173.2. Mandat à une firme d’ingénierie indépendante pour l’accompagner afin de faire le choix qui correspond le mieux à ses besoins et qui permet de satisfaire les critères de rejet du Règlement (2011).
173.3. Appel d’intérêt pour un projet de recherche et développement qui concerne la valorisation de l’azote ammoniacal et du soufre de l’effluent de son usine (2012).
173.4. Transmission à la Ville des plans de construction de sa nouvelle unité de prétraitement et de traitement primaire de ses effluents afin d’obtenir son accord (2013).
173.5. Mandat à Golder afin de réaliser son projet de recherche et développement pour la valorisation de l’azote ammoniacal et du soufre des effluents de son usine (2013).
173.6. Plan d’action qui prévoit la recherche de solutions potentielles, les études comparatives GoIdSET, des essais en laboratoire, le design conceptuel de la solution retenue et la validation de la technologie par essai en unité pilote.
173.7. Rapport à la Ville quant à l’état d’avancement du projet (2014).
173.8. Essais en unité pilote (2014-2015) et prolongation des essais (2015).
173.9. Rapport à la Ville sur les résultats de l’essai en unité pilote (2015).
[174] Il s’agit là des démarches entreprises par Sanimax avant la demande de dérogation.
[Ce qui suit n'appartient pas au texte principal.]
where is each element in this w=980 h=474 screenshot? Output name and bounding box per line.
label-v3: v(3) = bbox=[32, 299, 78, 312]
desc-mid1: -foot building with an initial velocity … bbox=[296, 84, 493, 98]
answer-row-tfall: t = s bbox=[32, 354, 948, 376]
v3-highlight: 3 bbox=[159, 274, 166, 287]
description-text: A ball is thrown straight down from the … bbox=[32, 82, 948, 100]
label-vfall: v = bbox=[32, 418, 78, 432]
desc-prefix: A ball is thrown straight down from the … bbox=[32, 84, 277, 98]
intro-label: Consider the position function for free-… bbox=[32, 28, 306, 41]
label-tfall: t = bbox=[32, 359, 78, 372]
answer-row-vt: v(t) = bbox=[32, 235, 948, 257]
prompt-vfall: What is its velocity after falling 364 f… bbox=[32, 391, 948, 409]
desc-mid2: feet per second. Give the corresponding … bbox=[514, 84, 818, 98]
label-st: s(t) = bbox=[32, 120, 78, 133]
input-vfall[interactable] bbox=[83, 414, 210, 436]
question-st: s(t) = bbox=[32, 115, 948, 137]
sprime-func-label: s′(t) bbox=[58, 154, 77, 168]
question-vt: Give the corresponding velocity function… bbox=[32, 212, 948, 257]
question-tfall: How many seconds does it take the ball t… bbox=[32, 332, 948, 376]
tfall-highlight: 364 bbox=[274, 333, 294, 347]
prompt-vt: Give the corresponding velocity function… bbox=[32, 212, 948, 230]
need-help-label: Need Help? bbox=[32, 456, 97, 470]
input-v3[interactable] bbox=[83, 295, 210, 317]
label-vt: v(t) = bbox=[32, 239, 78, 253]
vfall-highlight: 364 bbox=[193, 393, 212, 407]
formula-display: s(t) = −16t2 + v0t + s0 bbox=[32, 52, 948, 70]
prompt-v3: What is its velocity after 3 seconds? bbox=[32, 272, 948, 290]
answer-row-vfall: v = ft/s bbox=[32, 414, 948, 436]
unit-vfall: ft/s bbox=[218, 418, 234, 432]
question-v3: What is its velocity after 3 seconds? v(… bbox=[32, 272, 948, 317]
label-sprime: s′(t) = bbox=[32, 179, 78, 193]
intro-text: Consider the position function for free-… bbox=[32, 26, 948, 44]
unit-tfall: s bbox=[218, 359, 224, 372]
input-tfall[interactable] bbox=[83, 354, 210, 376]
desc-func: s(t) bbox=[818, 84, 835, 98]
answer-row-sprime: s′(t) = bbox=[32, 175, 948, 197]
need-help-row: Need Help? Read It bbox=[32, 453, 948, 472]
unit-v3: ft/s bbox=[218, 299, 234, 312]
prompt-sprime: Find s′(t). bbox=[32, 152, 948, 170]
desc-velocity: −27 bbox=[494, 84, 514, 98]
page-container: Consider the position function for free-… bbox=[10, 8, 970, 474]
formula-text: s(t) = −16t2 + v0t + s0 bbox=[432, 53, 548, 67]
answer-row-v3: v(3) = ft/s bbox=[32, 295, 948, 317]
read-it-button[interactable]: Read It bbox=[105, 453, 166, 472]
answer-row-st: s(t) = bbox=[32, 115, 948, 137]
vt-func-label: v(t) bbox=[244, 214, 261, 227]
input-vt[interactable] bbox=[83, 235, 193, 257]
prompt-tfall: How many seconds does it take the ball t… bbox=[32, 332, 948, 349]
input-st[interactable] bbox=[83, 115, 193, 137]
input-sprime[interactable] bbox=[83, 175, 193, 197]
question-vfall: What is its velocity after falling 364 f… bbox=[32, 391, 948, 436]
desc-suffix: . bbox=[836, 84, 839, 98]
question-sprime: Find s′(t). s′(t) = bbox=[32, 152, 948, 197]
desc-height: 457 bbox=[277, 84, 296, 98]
Il est à noter qu’elle a tenu la Ville au courant de l’ensemble de ces démarches en temps opportun et que cette dernière ne s’y est pas opposée, bien au contraire.
[175] Les démarches se sont poursuivies après la demande de dérogation. C’est ainsi qu’un deuxième essai en unité pilote était en cours d’exécution lors de l’audience. La preuve révèle que ses résultats, bien qu’ils n’étaient pas définitifs, étaient prometteurs.
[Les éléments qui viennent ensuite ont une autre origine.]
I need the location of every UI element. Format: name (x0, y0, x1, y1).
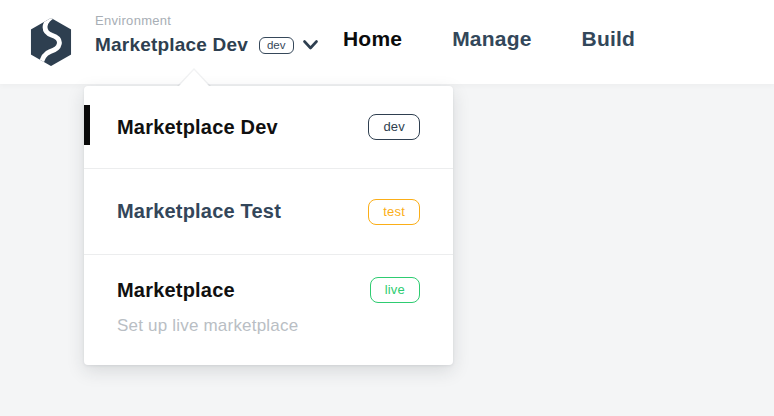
environment-label: Environment (95, 13, 318, 29)
main-nav: Home Manage Build (343, 27, 635, 51)
top-navigation-bar: Environment Marketplace Dev dev Home Man… (0, 0, 774, 84)
app-frame: Environment Marketplace Dev dev Home Man… (0, 0, 774, 416)
dropdown-caret-icon (179, 70, 209, 86)
sharetribe-logo-icon[interactable] (27, 17, 75, 67)
environment-badge-live: live (370, 277, 420, 303)
dropdown-item-marketplace-dev[interactable]: Marketplace Dev dev (84, 86, 453, 168)
environment-badge-dev: dev (368, 114, 420, 140)
dropdown-item-marketplace-test[interactable]: Marketplace Test test (84, 168, 453, 254)
environment-dropdown-menu: Marketplace Dev dev Marketplace Test tes… (84, 86, 453, 365)
dropdown-item-name: Marketplace (117, 279, 235, 302)
dropdown-item-marketplace-live[interactable]: Marketplace live Set up live marketplace (84, 254, 453, 387)
selected-environment-name: Marketplace Dev (95, 34, 248, 56)
environment-badge-test: test (368, 199, 420, 225)
nav-item-build[interactable]: Build (582, 27, 636, 51)
nav-item-home[interactable]: Home (343, 27, 402, 51)
selected-item-marker (84, 105, 90, 145)
nav-item-manage[interactable]: Manage (452, 27, 531, 51)
selected-environment-badge: dev (259, 37, 294, 54)
dropdown-item-name: Marketplace Dev (117, 116, 278, 139)
dropdown-item-subtitle: Set up live marketplace (117, 316, 420, 336)
dropdown-item-name: Marketplace Test (117, 200, 281, 223)
environment-switcher-button[interactable]: Environment Marketplace Dev dev (95, 13, 318, 56)
chevron-down-icon (303, 40, 318, 50)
[176] Sanimax a-t-elle été parfaite dans ses démarches ? Les délais qui résultent de sa volonté d’explorer des avenues plus innovatrices qui lui permettrait de valoriser l’azote ammoniacal doivent-ils lui être reprochés ? Aurait-elle pu faire plus rapidement ? Il n’est pas nécessaire de répondre à toutes ces questions afin de décider de celle qui nous occupe. Il est vraisemblable de penser que Sanimax aurait effectivement pu faire plus rapidement. Il est toutefois injuste compte tenu des démarches et investissements ci-dessus de l’accuser de faire preuve « d’un laxisme patent » à ce sujet, surtout dans le contexte où la Ville a été tenue au courant de ses démarches et les a en quelque sorte avalisées.
[177] Trois éléments factuels sont plus particulièrement pertinents à ce sujet.
[178] Premièrement, une entreprise qui détient un permis d’équarrissage doit obligatoirement récupérer les sous-produits organiques non comestibles des abattoirs du Québec.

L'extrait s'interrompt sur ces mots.